A complete response lists each line of the data below that includes the word "News".

** Opening Available data block **

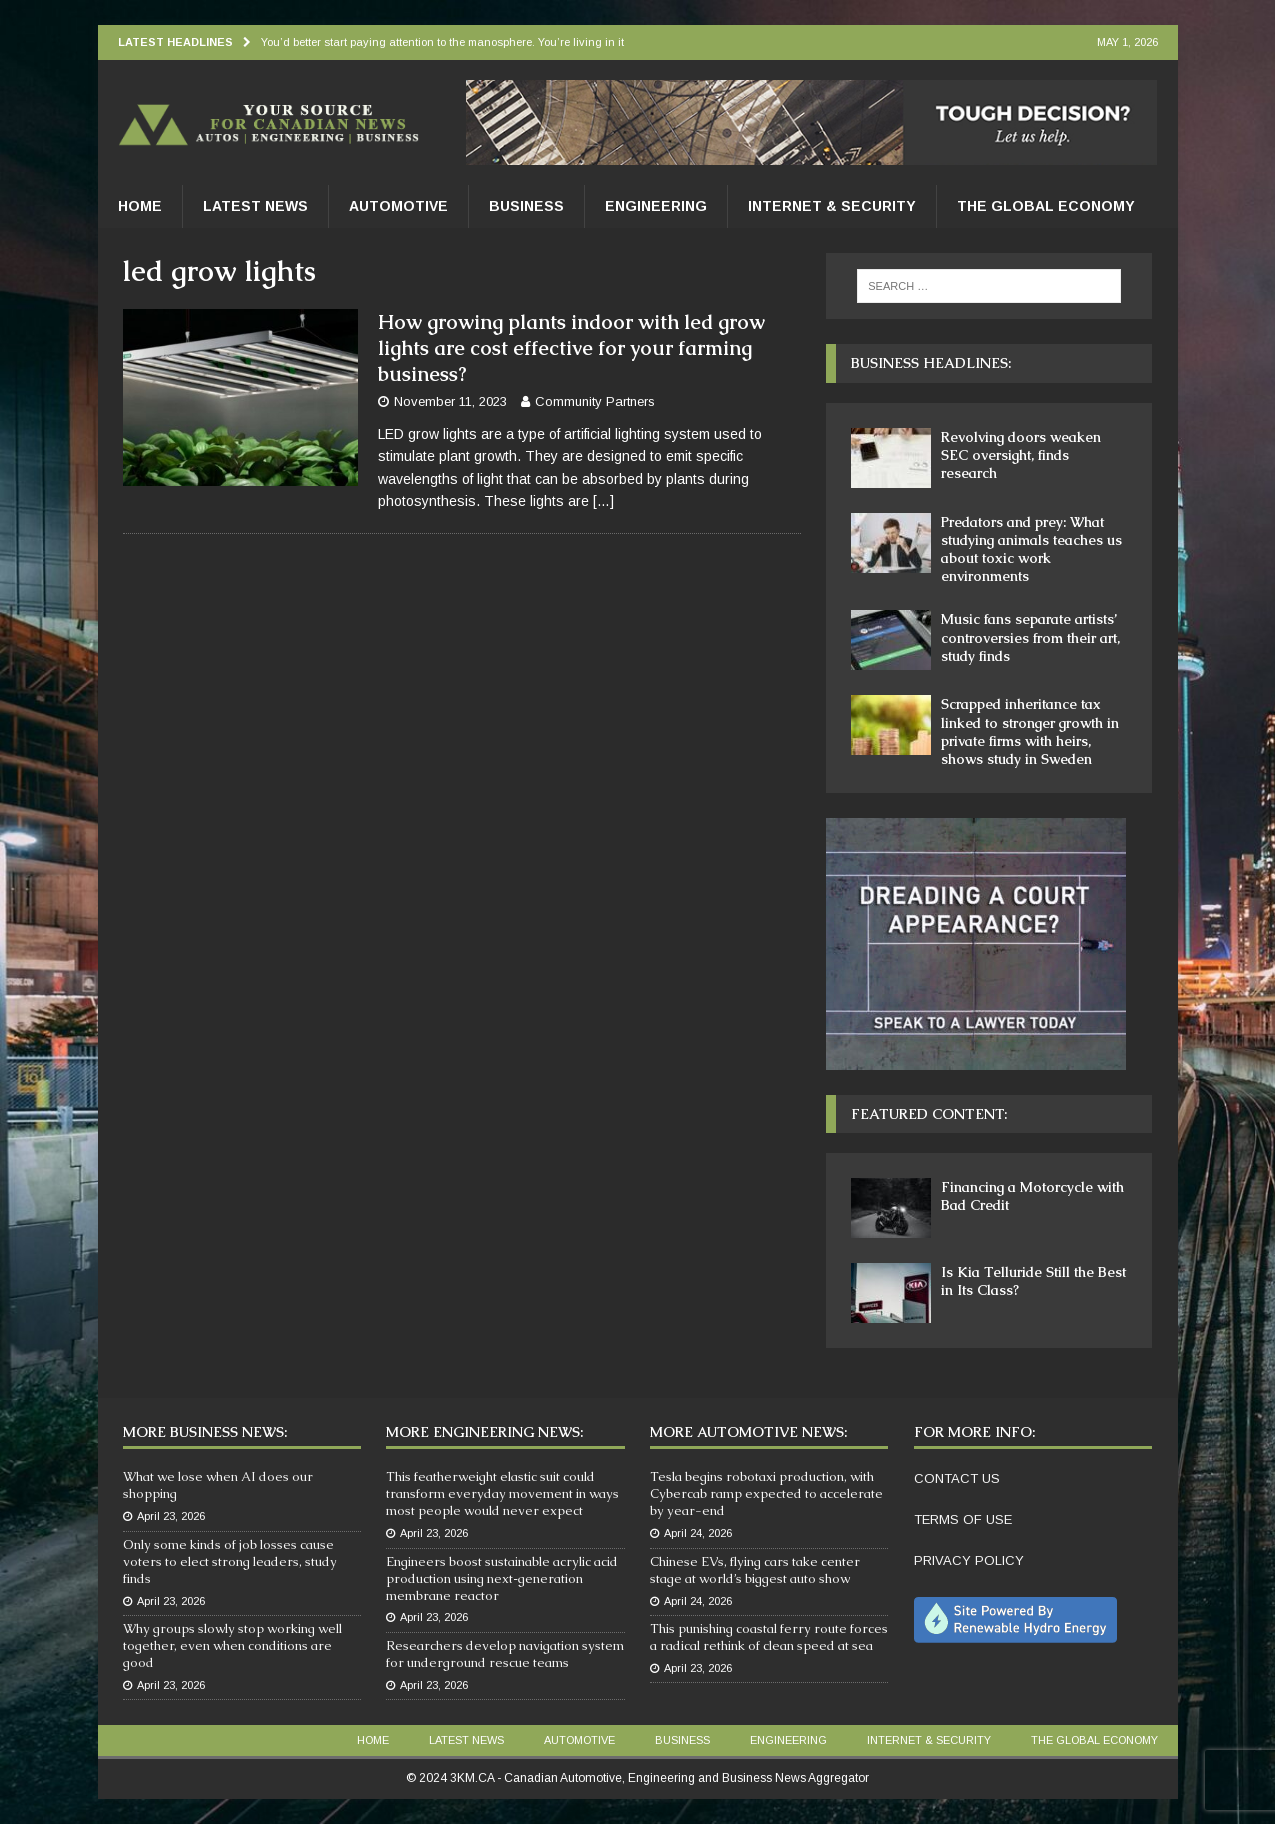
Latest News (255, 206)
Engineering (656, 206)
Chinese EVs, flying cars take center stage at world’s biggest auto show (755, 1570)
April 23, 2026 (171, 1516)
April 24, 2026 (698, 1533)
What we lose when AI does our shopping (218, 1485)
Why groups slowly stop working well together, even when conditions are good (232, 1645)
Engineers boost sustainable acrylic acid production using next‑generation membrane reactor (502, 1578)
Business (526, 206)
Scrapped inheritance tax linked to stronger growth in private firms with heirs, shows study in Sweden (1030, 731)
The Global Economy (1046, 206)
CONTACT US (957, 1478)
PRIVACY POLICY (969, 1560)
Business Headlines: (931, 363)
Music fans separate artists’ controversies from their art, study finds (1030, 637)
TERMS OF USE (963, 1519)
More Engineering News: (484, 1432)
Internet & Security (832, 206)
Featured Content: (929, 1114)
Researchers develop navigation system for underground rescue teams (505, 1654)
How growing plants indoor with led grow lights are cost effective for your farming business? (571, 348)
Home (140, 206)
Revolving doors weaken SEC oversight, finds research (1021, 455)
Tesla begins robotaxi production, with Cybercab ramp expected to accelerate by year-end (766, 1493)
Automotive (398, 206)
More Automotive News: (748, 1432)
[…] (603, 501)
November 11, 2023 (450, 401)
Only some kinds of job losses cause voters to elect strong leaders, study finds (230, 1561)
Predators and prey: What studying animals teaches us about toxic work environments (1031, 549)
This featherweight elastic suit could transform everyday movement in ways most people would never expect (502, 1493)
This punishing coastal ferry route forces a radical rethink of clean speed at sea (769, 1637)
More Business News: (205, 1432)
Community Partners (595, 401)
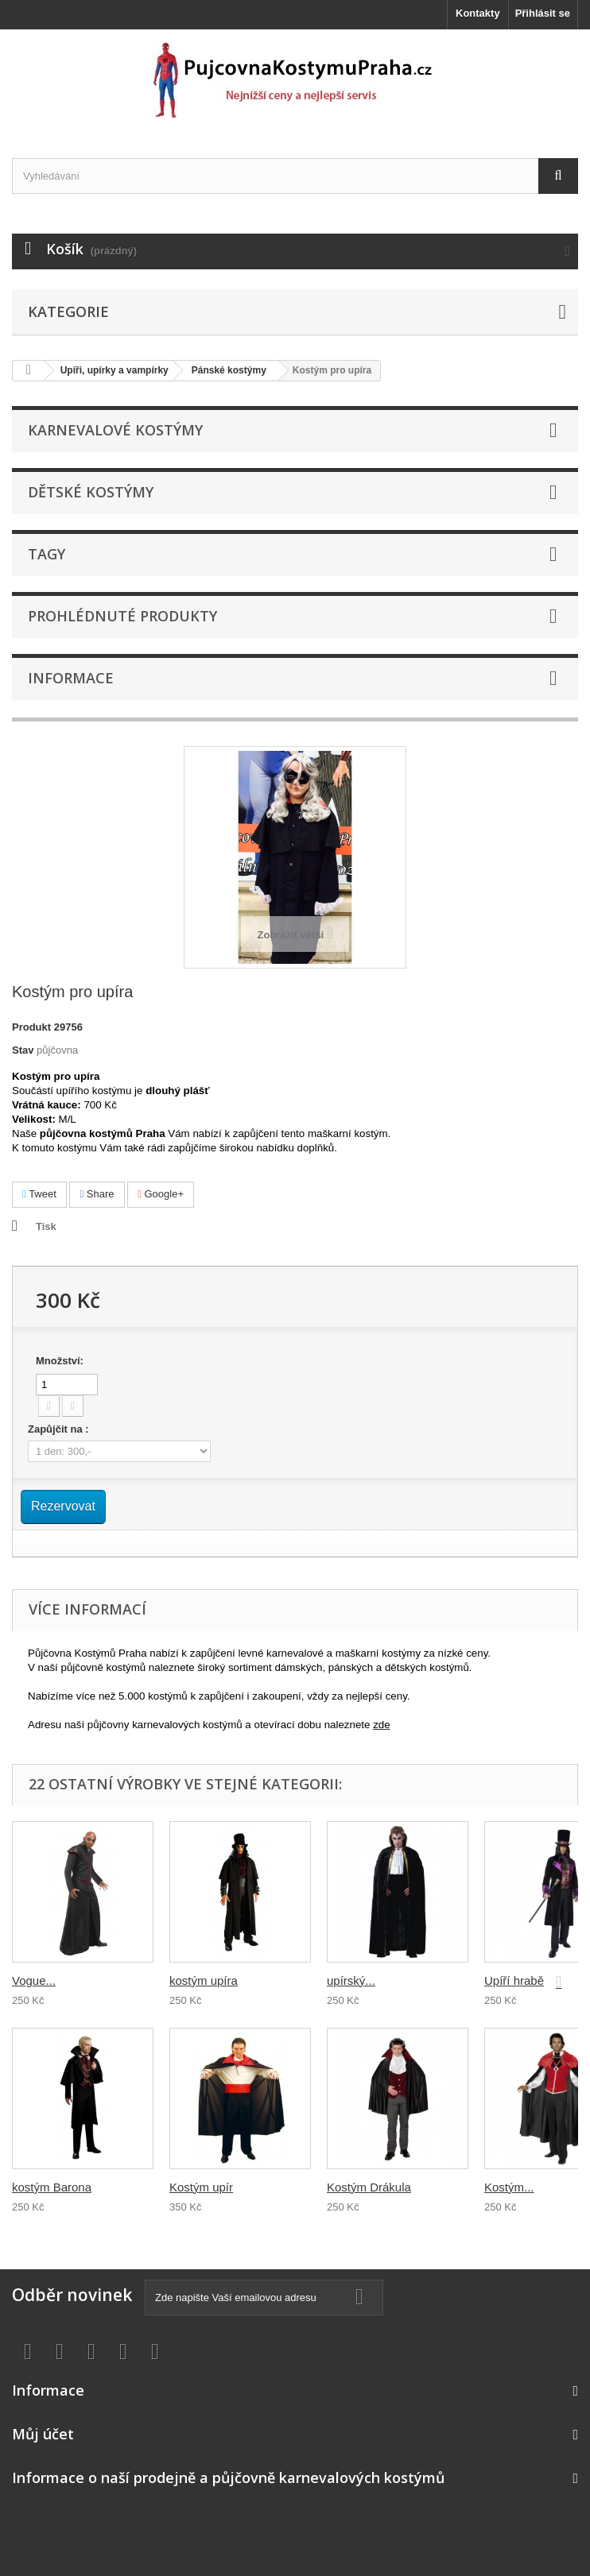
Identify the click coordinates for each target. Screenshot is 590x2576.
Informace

** Closing Available data block **
** Opening Available data block **

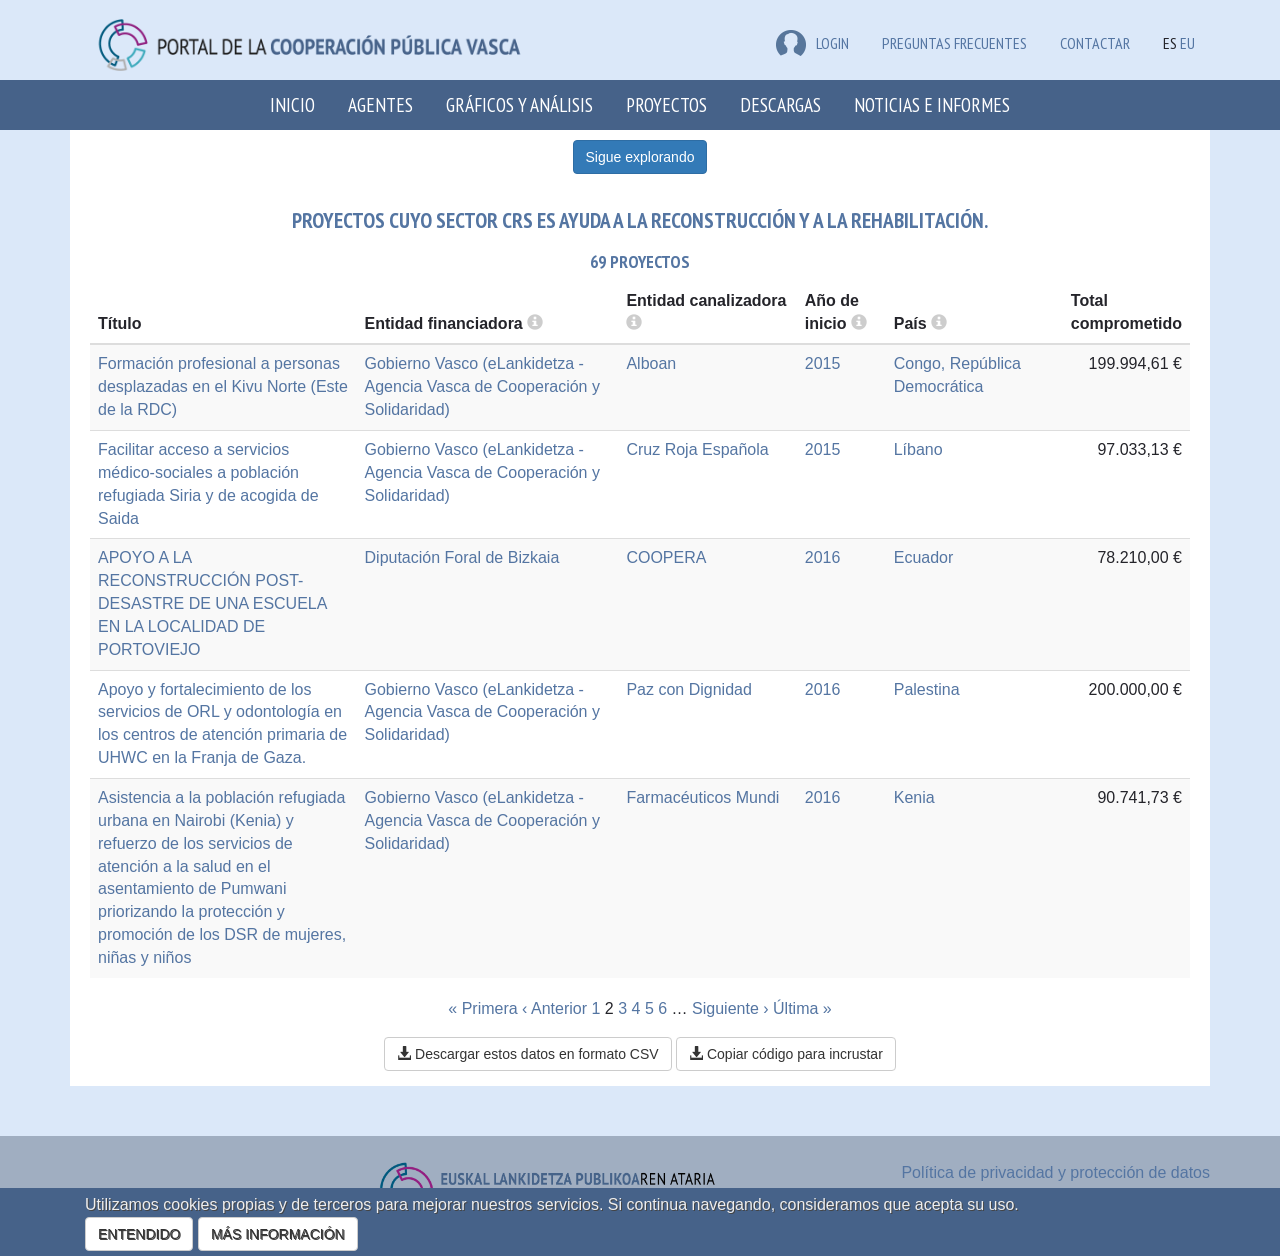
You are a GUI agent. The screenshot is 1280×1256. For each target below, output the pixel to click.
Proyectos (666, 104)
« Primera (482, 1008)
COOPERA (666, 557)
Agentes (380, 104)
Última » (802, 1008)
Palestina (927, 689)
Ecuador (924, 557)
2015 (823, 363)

** Closing Available data block **
** Opening Available data block **

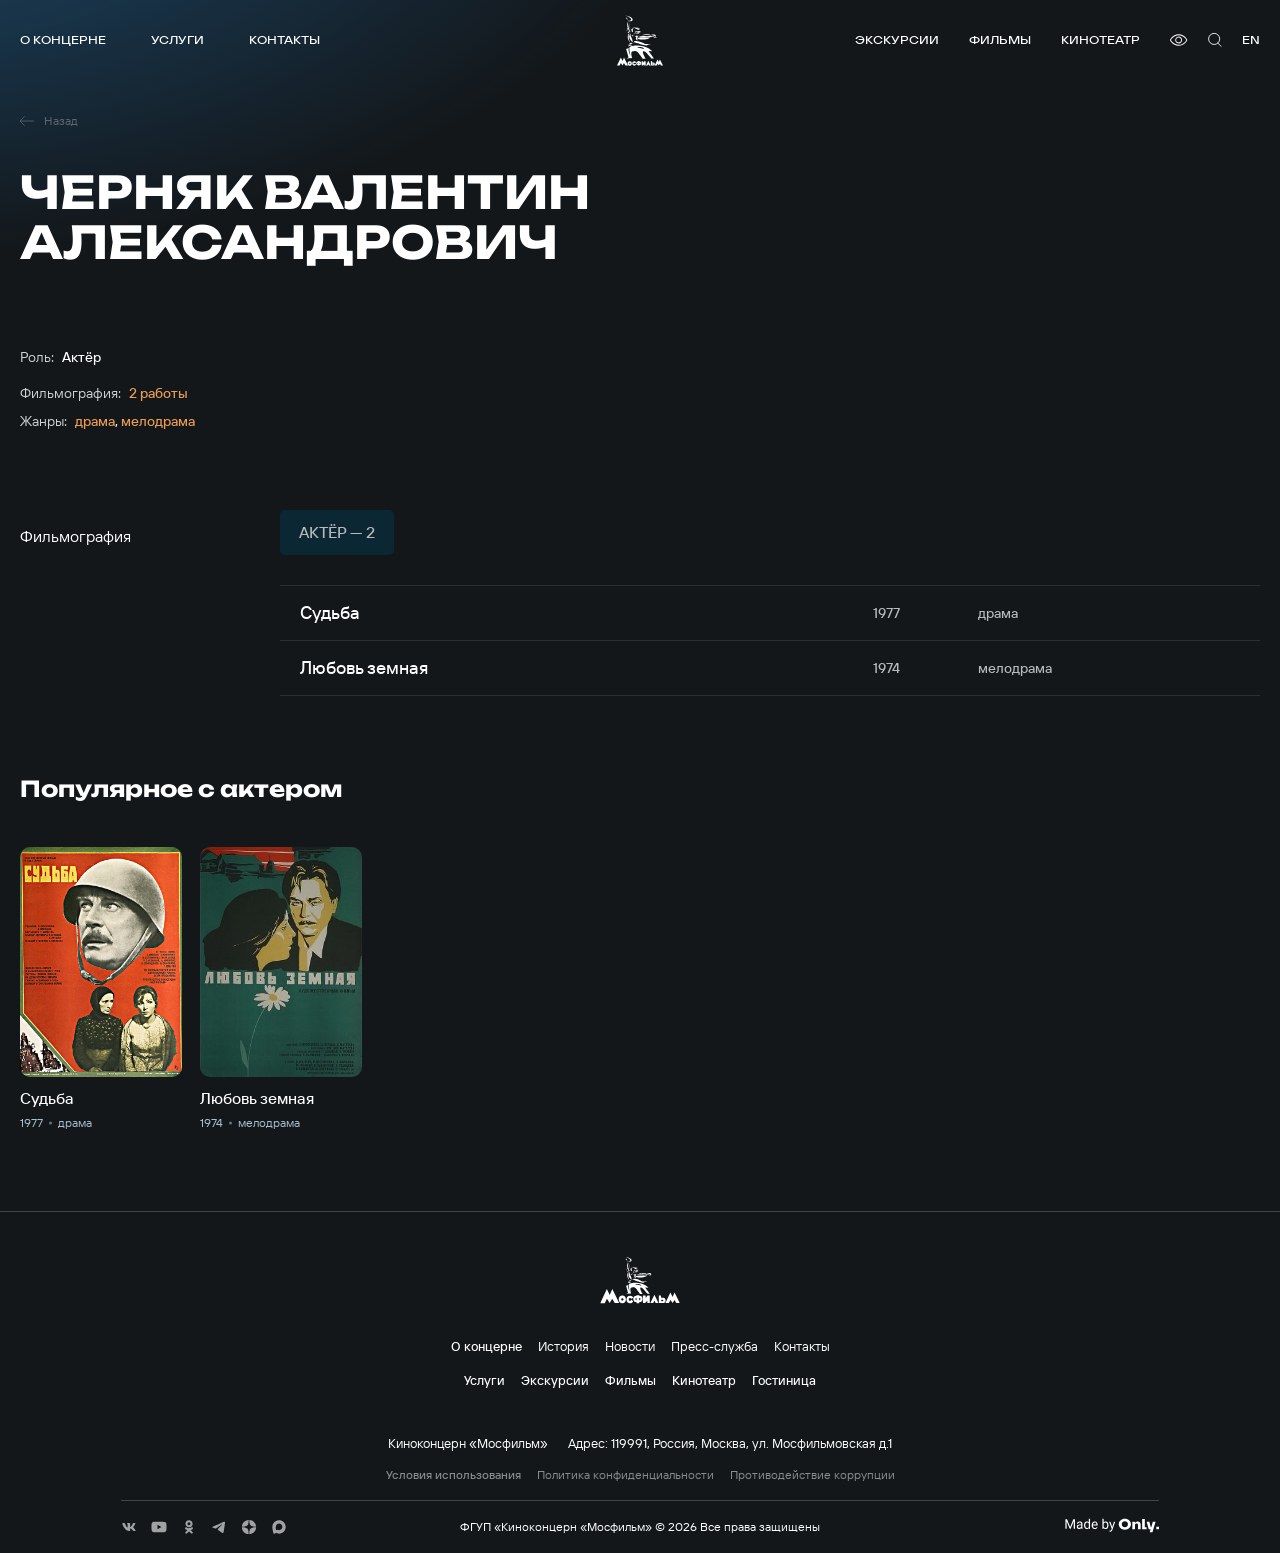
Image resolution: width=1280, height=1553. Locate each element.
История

** Closing Available data block **

Solution to this exercise –
Latest News (255, 206)
More Engineering News: (484, 1432)
More Automotive News: (748, 1432)
More Business News: (205, 1432)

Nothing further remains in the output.